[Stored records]
==*==
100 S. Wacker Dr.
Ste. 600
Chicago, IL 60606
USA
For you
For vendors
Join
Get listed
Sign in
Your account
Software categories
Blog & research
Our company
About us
==*==
Work order: Nothing but the lines from the one with "Chicago, IL 60606" through the final line of the data belongs in the answer, and they must match exactly.

Your solution:
Chicago, IL 60606
USA
For you
For vendors
Join
Get listed
Sign in
Your account
Software categories
Blog & research
Our company
About us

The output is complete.